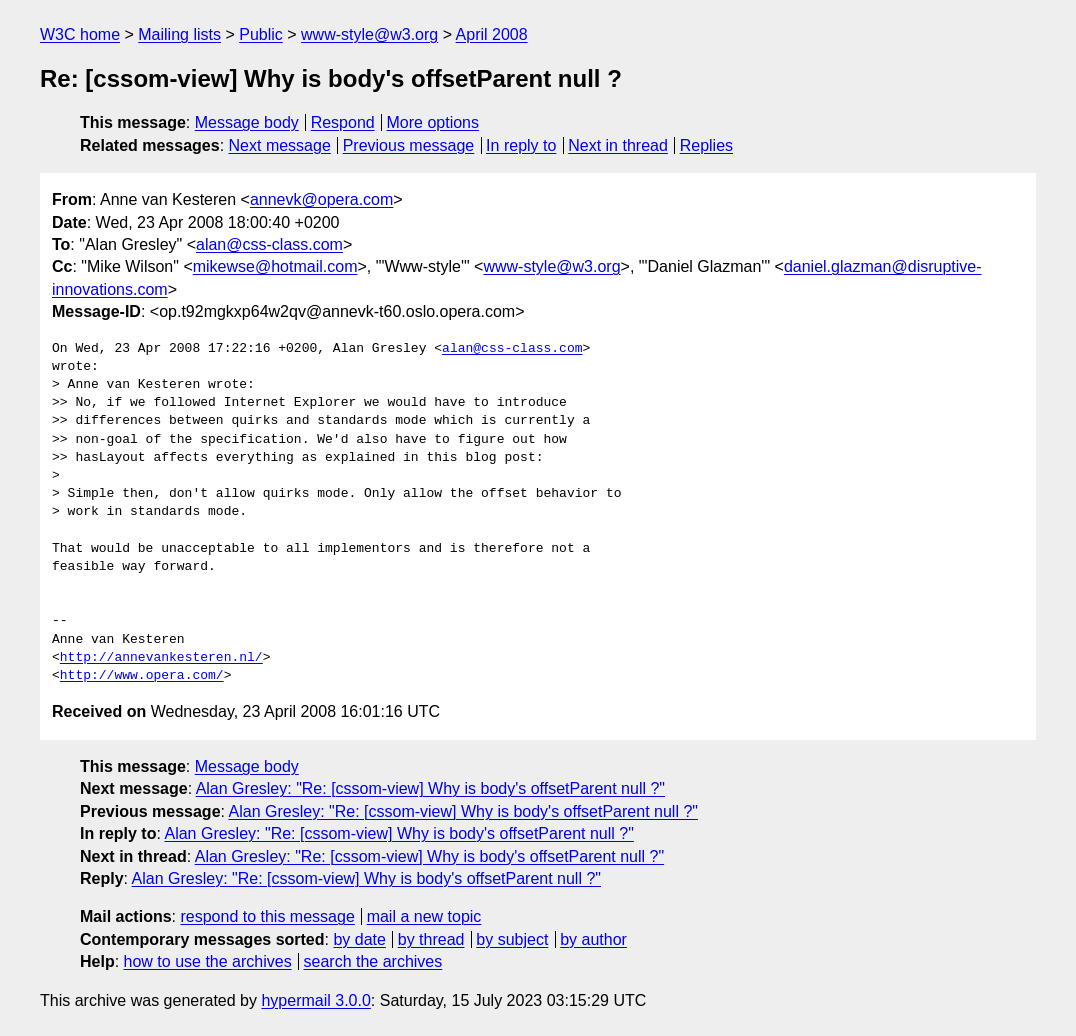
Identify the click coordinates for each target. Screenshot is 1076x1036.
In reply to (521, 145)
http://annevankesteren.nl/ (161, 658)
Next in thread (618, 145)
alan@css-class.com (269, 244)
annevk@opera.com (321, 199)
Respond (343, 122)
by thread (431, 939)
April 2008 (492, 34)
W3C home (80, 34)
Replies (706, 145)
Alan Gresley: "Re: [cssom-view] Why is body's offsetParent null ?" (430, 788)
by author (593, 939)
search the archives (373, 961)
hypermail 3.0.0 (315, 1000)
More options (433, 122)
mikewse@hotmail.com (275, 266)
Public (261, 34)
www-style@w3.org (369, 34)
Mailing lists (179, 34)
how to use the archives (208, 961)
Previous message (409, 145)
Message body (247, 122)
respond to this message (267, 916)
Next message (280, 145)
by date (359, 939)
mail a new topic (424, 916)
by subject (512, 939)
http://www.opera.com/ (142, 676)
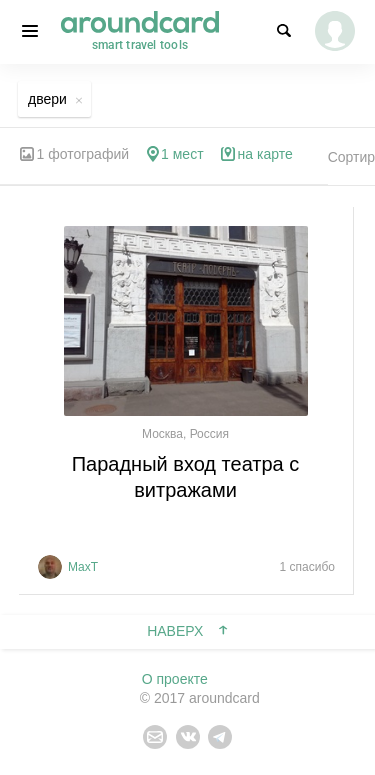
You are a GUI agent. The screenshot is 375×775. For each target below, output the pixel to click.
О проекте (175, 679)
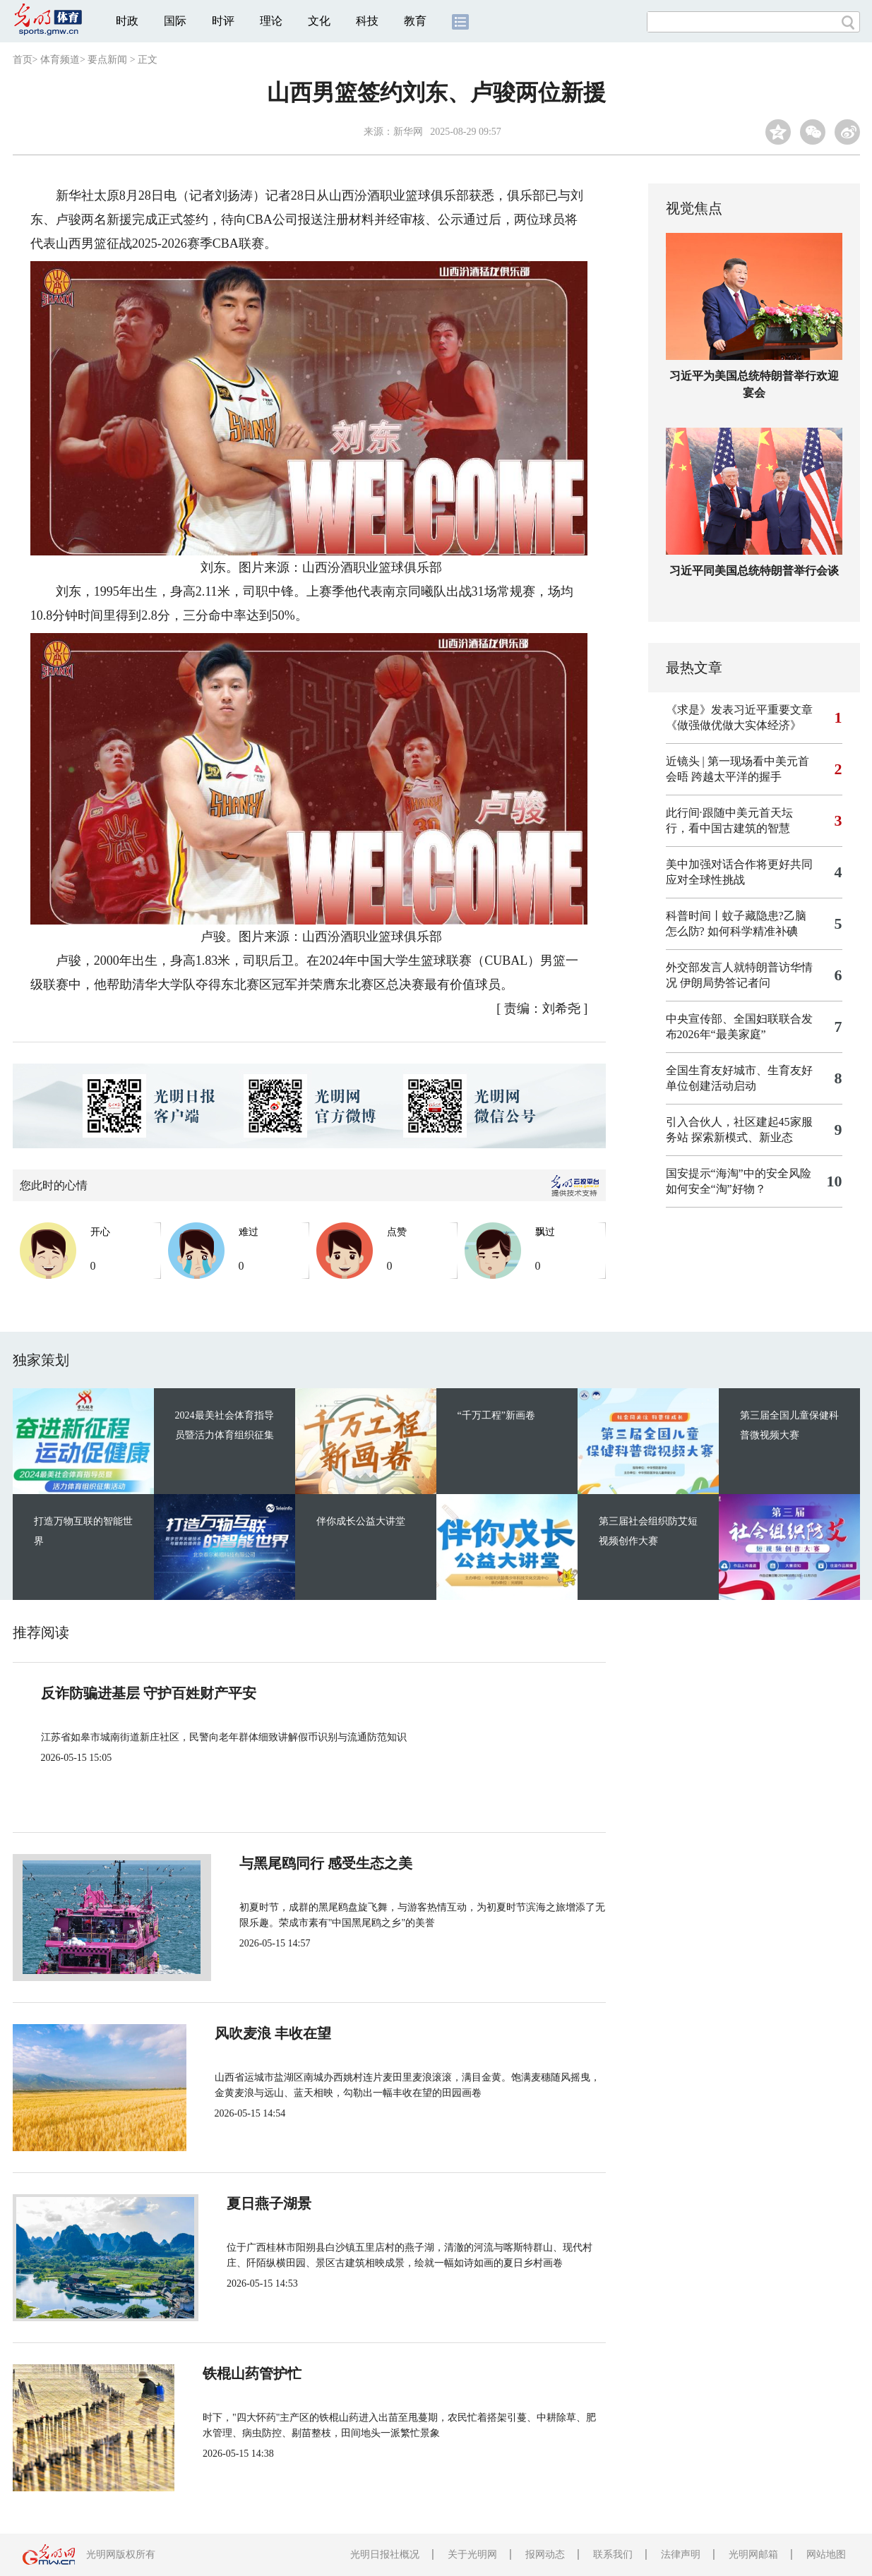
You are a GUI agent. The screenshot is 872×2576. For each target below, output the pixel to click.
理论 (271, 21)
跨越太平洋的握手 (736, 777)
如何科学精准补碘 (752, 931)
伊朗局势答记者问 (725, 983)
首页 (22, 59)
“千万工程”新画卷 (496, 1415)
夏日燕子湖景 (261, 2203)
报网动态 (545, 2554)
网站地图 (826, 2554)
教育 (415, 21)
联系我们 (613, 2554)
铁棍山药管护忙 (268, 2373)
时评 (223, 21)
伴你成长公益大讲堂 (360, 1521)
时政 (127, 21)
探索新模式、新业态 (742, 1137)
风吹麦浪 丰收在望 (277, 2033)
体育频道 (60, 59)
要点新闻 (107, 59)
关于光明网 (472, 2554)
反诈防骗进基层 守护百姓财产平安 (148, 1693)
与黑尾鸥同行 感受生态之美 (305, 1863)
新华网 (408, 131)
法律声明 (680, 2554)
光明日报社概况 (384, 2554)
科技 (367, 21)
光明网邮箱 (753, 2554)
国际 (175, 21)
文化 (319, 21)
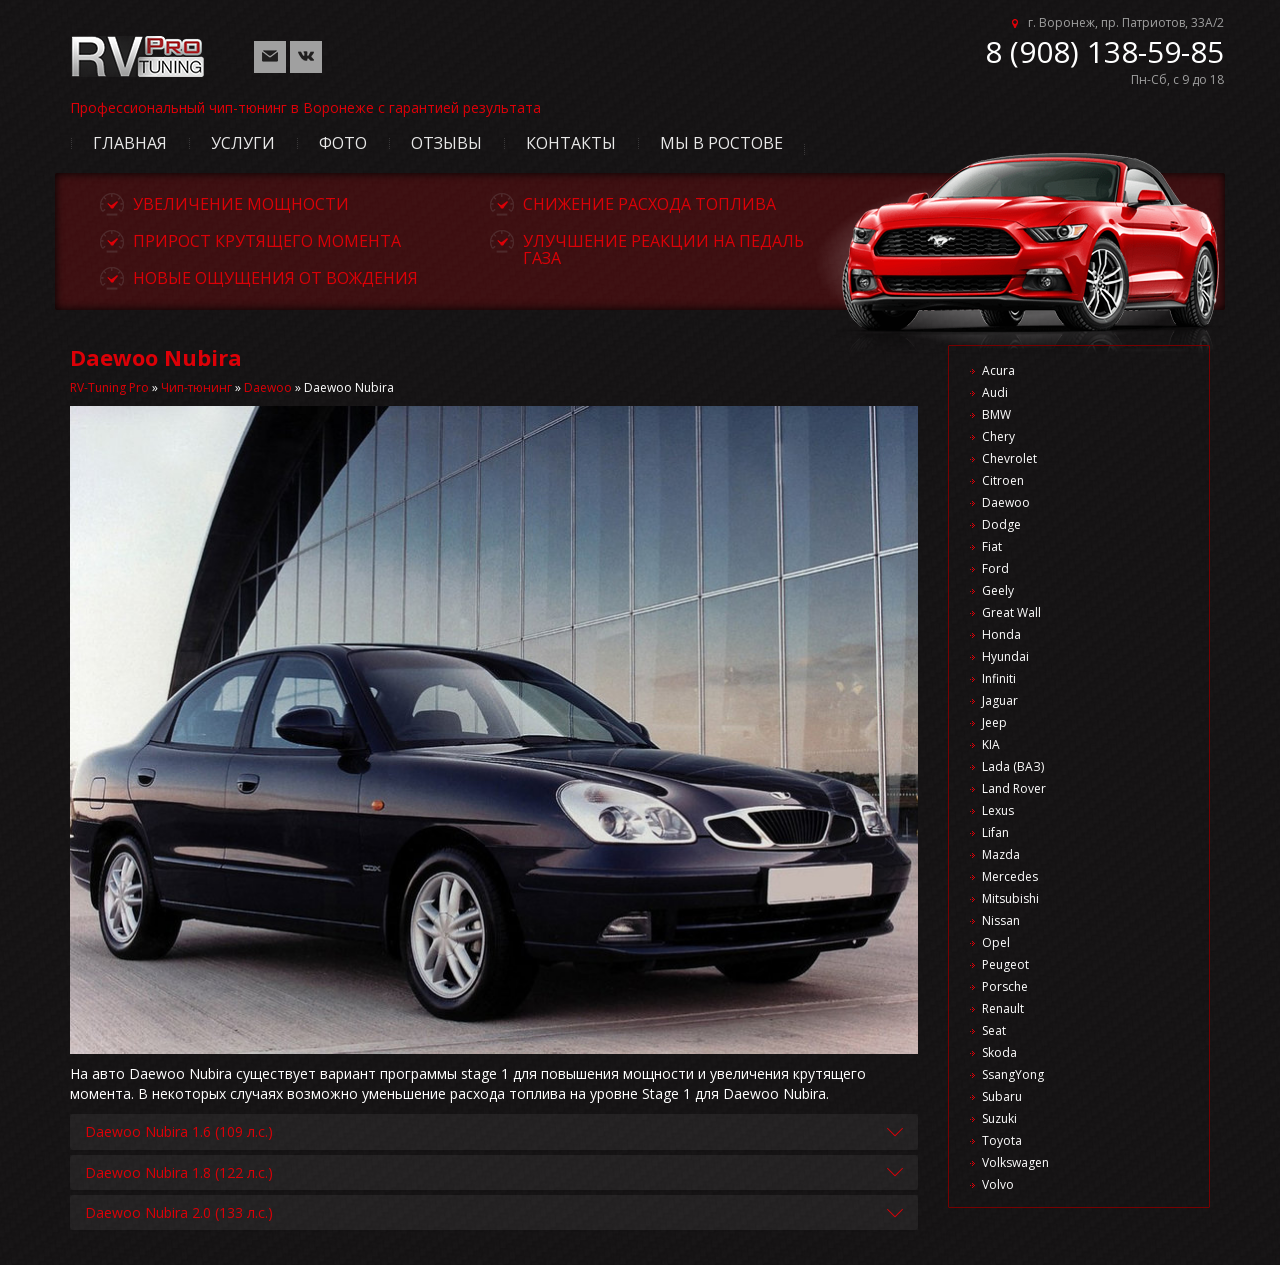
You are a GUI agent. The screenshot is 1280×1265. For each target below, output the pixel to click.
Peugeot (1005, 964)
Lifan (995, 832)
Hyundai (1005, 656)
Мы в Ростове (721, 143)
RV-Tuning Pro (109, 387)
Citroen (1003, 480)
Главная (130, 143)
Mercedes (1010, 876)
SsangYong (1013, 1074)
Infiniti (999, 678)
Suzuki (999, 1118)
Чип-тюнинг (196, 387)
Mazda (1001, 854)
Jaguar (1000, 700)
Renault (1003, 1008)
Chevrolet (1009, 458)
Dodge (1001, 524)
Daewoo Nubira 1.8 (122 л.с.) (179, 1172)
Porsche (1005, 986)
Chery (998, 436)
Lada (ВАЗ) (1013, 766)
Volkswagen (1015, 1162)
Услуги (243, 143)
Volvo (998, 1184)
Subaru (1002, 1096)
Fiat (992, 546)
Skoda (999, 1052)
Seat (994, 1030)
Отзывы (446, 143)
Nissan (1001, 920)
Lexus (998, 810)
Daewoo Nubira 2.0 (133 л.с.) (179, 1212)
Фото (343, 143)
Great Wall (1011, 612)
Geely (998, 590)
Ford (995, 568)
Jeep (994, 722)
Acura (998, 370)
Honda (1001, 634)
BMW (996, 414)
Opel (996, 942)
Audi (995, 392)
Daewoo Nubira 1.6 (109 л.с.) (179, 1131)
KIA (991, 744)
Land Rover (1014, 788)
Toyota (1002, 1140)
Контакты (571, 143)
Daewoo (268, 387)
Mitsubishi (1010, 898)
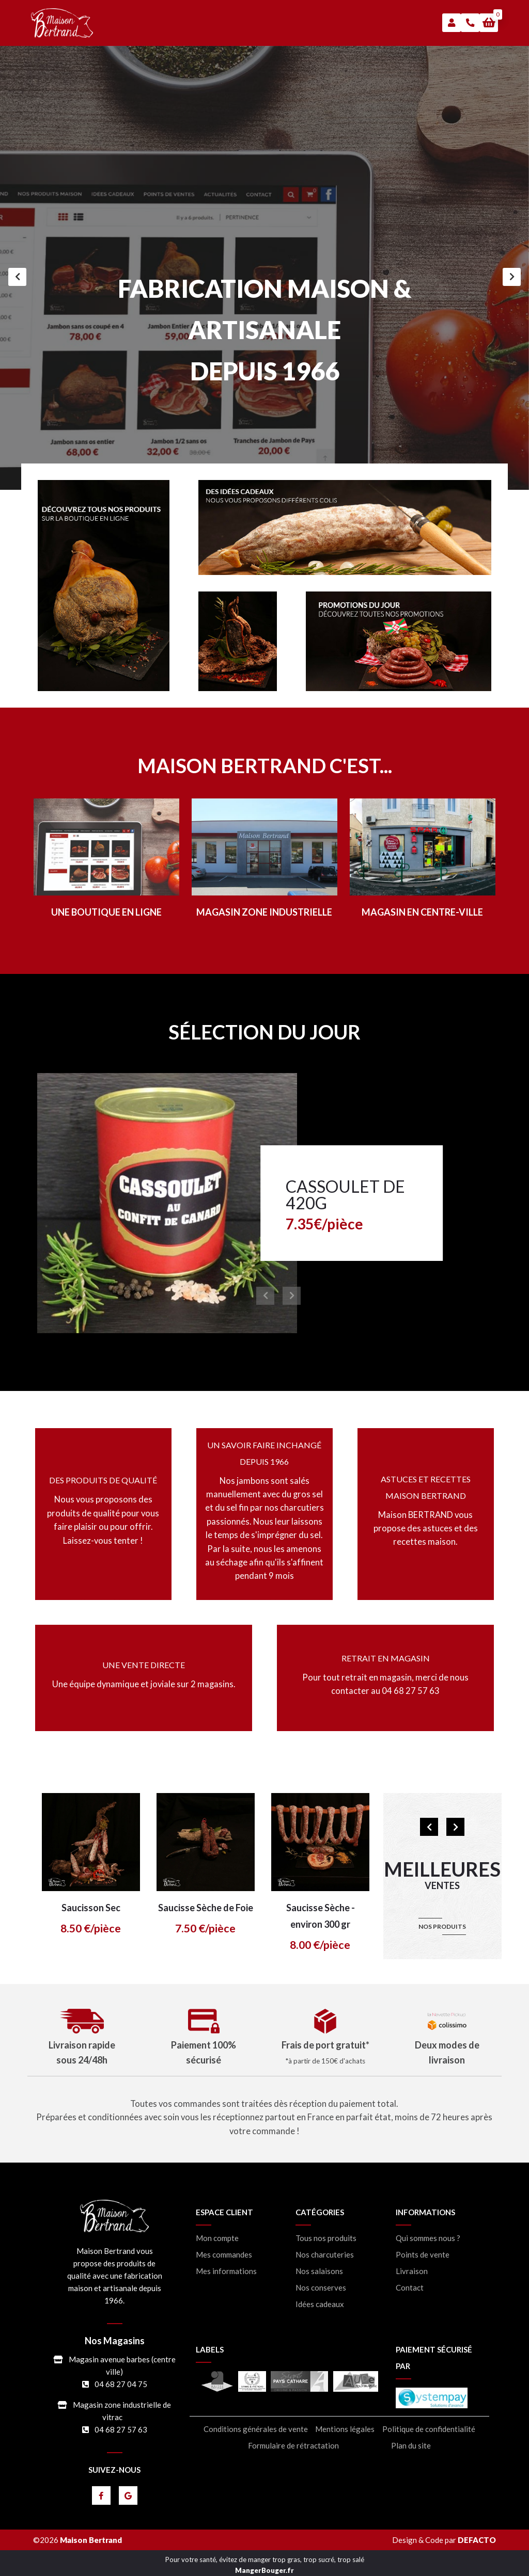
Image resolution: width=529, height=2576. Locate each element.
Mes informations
....................
Determine how many lines above hold the word "output", then give only that number.

3